::: Data extract :::

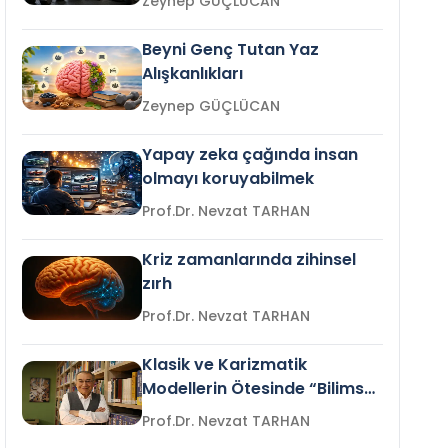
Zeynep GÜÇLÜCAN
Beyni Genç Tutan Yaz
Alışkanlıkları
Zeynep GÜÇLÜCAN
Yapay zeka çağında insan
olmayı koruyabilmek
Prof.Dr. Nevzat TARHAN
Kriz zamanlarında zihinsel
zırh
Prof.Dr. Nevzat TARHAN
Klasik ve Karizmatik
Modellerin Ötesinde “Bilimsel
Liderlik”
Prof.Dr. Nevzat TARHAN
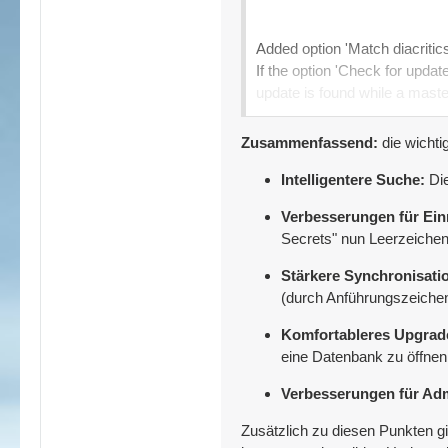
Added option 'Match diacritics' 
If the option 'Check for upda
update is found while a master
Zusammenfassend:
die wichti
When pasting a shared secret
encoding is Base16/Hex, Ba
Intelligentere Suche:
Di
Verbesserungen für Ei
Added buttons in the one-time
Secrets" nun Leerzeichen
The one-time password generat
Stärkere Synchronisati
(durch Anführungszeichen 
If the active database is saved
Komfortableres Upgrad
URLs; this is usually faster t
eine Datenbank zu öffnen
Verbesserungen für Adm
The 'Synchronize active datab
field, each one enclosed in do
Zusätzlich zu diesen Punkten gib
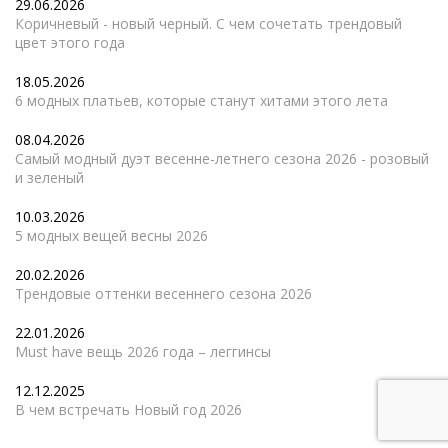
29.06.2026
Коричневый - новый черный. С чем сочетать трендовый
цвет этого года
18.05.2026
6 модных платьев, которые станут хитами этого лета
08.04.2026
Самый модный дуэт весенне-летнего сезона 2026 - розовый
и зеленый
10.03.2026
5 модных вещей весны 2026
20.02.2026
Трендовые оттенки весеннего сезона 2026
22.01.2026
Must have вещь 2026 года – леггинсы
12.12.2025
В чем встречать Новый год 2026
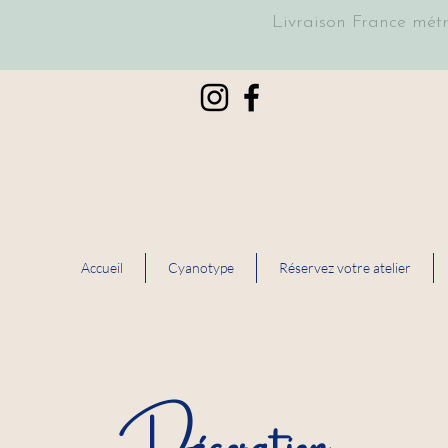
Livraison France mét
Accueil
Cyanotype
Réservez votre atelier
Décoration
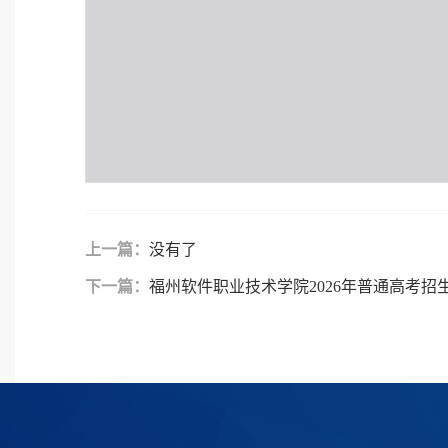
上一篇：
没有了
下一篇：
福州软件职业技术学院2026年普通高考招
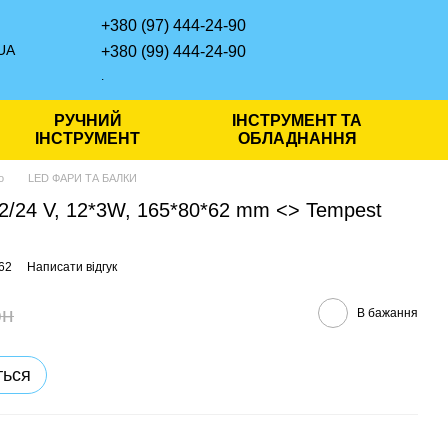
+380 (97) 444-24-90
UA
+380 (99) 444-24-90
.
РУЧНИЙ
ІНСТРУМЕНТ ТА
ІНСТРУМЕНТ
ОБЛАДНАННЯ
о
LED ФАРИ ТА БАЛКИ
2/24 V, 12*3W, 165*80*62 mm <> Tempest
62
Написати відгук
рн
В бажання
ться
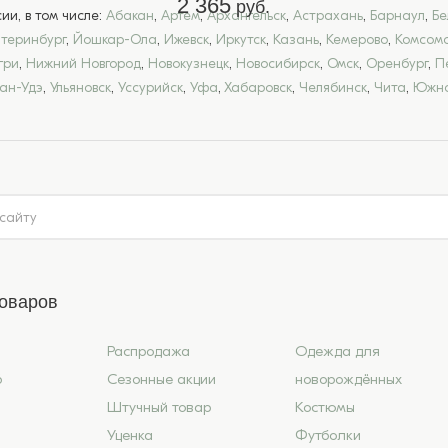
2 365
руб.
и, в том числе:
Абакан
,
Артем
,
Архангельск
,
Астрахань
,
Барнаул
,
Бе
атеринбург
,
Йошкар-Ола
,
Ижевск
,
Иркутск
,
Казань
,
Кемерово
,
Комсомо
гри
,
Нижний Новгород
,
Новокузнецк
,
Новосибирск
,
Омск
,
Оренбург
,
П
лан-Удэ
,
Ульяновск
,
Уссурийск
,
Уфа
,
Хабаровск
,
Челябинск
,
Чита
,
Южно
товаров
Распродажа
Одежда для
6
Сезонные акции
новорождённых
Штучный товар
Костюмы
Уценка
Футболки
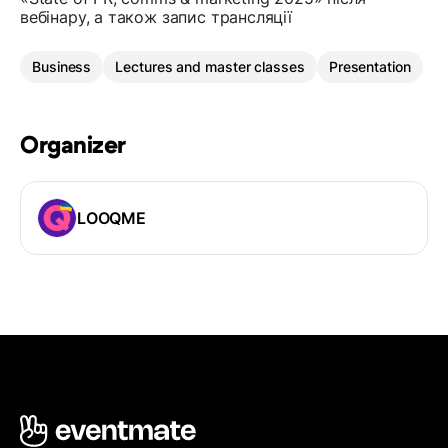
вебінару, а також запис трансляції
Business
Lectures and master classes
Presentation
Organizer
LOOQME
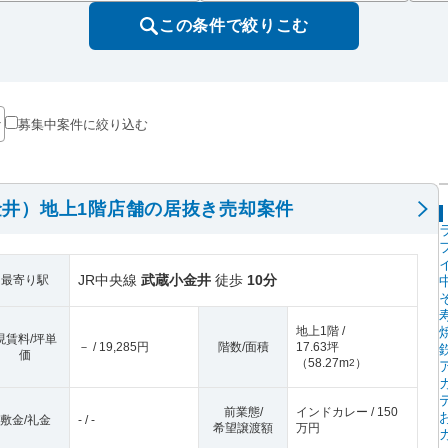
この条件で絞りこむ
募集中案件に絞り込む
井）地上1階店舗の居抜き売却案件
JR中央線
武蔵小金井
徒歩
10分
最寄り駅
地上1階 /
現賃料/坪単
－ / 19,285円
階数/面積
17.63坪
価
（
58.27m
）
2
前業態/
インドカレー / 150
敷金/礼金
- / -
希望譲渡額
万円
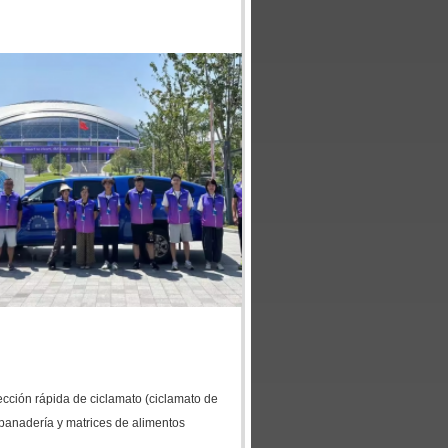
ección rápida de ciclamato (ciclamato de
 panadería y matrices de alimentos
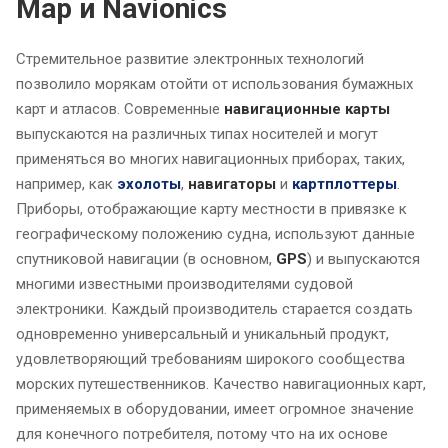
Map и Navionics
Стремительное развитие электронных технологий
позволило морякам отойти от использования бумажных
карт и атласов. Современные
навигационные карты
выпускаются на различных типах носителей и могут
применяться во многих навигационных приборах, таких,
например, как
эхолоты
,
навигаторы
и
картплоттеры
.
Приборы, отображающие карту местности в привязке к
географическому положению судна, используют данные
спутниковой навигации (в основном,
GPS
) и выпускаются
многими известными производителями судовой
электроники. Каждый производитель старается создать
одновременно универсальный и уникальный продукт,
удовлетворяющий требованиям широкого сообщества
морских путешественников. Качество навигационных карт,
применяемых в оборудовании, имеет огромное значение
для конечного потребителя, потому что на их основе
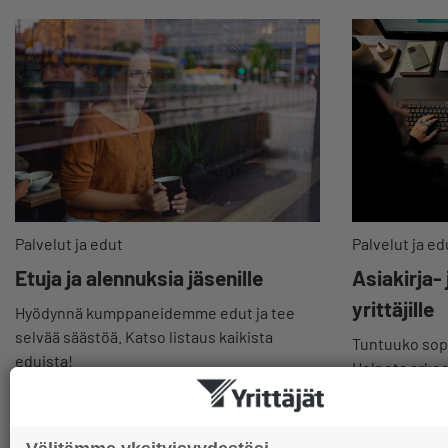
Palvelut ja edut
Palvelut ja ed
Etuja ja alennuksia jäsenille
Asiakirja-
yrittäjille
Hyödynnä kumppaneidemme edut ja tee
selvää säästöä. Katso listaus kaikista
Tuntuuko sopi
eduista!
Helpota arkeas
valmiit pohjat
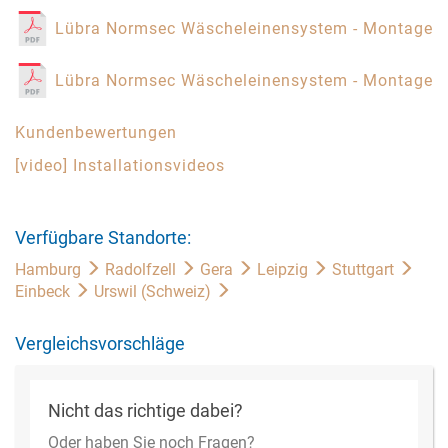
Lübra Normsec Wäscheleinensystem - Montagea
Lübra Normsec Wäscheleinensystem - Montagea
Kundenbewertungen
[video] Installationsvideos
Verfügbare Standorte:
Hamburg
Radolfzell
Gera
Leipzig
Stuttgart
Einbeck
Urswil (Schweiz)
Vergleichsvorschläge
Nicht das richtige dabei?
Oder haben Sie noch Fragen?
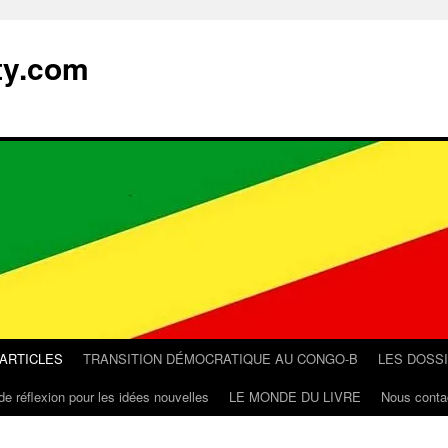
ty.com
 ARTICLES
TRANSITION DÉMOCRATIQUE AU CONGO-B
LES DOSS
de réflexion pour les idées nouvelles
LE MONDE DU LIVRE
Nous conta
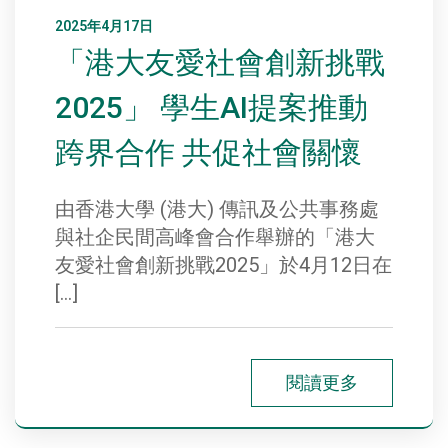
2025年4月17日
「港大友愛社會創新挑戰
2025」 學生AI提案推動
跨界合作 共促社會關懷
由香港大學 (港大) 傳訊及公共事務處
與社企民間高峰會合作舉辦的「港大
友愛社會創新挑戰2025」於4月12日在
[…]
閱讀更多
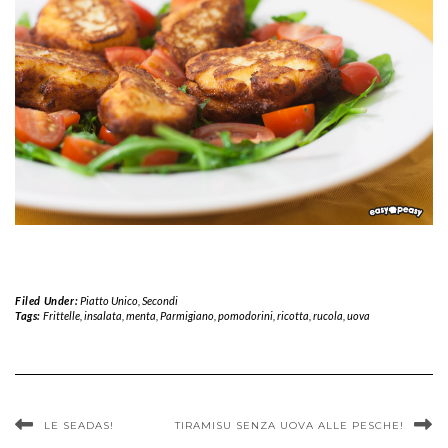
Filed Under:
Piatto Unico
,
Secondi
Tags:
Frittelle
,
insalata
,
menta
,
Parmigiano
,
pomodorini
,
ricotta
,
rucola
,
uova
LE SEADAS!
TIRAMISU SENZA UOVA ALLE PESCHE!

:::

▶ **Exercise aim**
Copy everything above from the line holding "позволило морякам отойти" down to the line holding "與社企民間高峰會合作舉辦的「港大", both ends included, exactly as it stands and without the pictures.

▶ **Reply to the task**
позволило морякам отойти от использования бумажных
карт и атласов. Современные
навигационные карты
выпускаются на различных типах носителей и могут
применяться во многих навигационных приборах, таких,
например, как
эхолоты
,
навигаторы
и
картплоттеры
.
Приборы, отображающие карту местности в привязке к
географическому положению судна, используют данные
спутниковой навигации (в основном,
GPS
) и выпускаются
многими известными производителями судовой
электроники. Каждый производитель старается создать
одновременно универсальный и уникальный продукт,
удовлетворяющий требованиям широкого сообщества
морских путешественников. Качество навигационных карт,
применяемых в оборудовании, имеет огромное значение
для конечного потребителя, потому что на их основе
Palvelut ja edut
Palvelut ja ed
Etuja ja alennuksia jäsenille
Asiakirja-
yrittäjille
Hyödynnä kumppaneidemme edut ja tee
selvää säästöä. Katso listaus kaikista
Tuntuuko sopi
eduista!
Helpota arkeas
valmiit pohjat
Lübra Normsec Wäscheleinensystem - Montagea
Lübra Normsec Wäscheleinensystem - Montagea
Kundenbewertungen
[video] Installationsvideos
Verfügbare Standorte:
Hamburg
Radolfzell
Gera
Leipzig
Stuttgart
Einbeck
Urswil (Schweiz)
Vergleichsvorschläge
Nicht das richtige dabei?
Oder haben Sie noch Fragen?
ty.com
 ARTICLES
TRANSITION DÉMOCRATIQUE AU CONGO-B
LES DOSS
de réflexion pour les idées nouvelles
LE MONDE DU LIVRE
Nous conta
2025年4月17日
「港大友愛社會創新挑戰
2025」 學生AI提案推動
跨界合作 共促社會關懷
由香港大學 (港大) 傳訊及公共事務處
與社企民間高峰會合作舉辦的「港大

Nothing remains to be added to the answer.